* [WORK INSTRUCTIONS]
Reproduce the entries below exactly, but only from the line containing "Location d'un appartement spaci" to the line containing "2026年实现双边贸易额30亿", inclusive.

* [INFORMATION SUPPLIED]

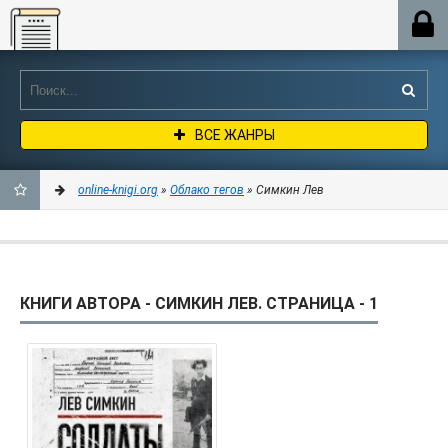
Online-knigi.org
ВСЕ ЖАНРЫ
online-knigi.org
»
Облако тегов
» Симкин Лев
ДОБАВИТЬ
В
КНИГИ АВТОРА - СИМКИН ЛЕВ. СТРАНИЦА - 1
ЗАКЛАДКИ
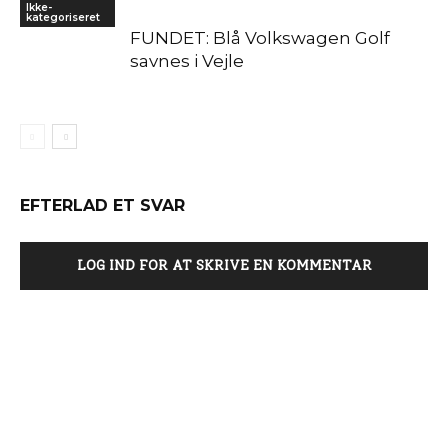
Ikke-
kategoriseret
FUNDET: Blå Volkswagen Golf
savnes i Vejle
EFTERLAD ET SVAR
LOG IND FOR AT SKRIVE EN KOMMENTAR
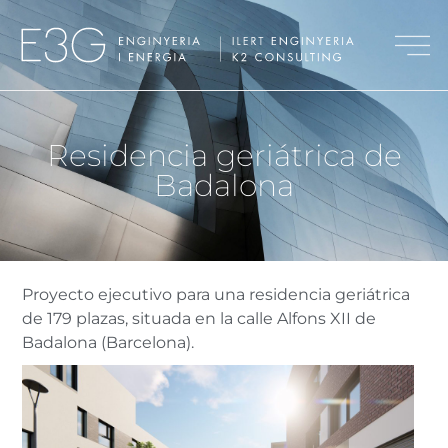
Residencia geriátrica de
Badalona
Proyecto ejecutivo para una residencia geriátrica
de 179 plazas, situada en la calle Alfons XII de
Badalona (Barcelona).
--
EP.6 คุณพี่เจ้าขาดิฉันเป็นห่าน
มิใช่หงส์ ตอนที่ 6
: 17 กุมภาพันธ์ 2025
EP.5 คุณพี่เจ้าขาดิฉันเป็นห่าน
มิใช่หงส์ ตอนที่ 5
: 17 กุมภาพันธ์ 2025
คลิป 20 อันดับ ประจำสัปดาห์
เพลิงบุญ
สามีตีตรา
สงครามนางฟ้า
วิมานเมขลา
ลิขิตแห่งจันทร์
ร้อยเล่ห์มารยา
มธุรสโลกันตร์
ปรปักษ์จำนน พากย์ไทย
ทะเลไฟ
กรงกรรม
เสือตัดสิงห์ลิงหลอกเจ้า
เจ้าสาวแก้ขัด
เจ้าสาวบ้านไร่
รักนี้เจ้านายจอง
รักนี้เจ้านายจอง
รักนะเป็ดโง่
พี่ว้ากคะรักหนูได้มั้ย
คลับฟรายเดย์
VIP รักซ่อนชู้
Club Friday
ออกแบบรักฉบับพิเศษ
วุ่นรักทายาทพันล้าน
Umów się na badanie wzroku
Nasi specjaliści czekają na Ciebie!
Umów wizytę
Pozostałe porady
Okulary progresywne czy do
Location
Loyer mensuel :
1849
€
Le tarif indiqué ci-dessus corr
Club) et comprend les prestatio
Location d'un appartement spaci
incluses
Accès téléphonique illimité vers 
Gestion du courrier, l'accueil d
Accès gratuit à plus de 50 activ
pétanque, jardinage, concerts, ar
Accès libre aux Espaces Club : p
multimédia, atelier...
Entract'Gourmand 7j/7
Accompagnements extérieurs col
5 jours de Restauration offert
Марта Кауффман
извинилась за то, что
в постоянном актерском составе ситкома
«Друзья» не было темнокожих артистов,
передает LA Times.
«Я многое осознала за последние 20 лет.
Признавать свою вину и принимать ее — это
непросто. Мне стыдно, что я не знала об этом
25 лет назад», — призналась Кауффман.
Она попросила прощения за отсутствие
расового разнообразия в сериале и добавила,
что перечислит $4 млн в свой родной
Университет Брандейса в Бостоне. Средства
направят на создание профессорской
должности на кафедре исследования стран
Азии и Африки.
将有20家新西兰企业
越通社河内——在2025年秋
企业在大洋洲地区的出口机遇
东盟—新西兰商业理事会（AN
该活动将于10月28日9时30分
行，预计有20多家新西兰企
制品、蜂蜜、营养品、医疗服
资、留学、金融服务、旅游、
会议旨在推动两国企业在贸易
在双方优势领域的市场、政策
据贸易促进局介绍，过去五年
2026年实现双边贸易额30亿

* [TASK OUTPUT]
Location d'un appartement spaci
incluses
Accès téléphonique illimité vers 
Gestion du courrier, l'accueil d
Accès gratuit à plus de 50 activ
pétanque, jardinage, concerts, ar
Accès libre aux Espaces Club : p
multimédia, atelier...
Entract'Gourmand 7j/7
Accompagnements extérieurs col
5 jours de Restauration offert
Марта Кауффман
извинилась за то, что
в постоянном актерском составе ситкома
«Друзья» не было темнокожих артистов,
передает LA Times.
«Я многое осознала за последние 20 лет.
Признавать свою вину и принимать ее — это
непросто. Мне стыдно, что я не знала об этом
25 лет назад», — призналась Кауффман.
Она попросила прощения за отсутствие
расового разнообразия в сериале и добавила,
что перечислит $4 млн в свой родной
Университет Брандейса в Бостоне. Средства
направят на создание профессорской
должности на кафедре исследования стран
Азии и Африки.
将有20家新西兰企业
越通社河内——在2025年秋
企业在大洋洲地区的出口机遇
东盟—新西兰商业理事会（AN
该活动将于10月28日9时30分
行，预计有20多家新西兰企
制品、蜂蜜、营养品、医疗服
资、留学、金融服务、旅游、
会议旨在推动两国企业在贸易
在双方优势领域的市场、政策
据贸易促进局介绍，过去五年
2026年实现双边贸易额30亿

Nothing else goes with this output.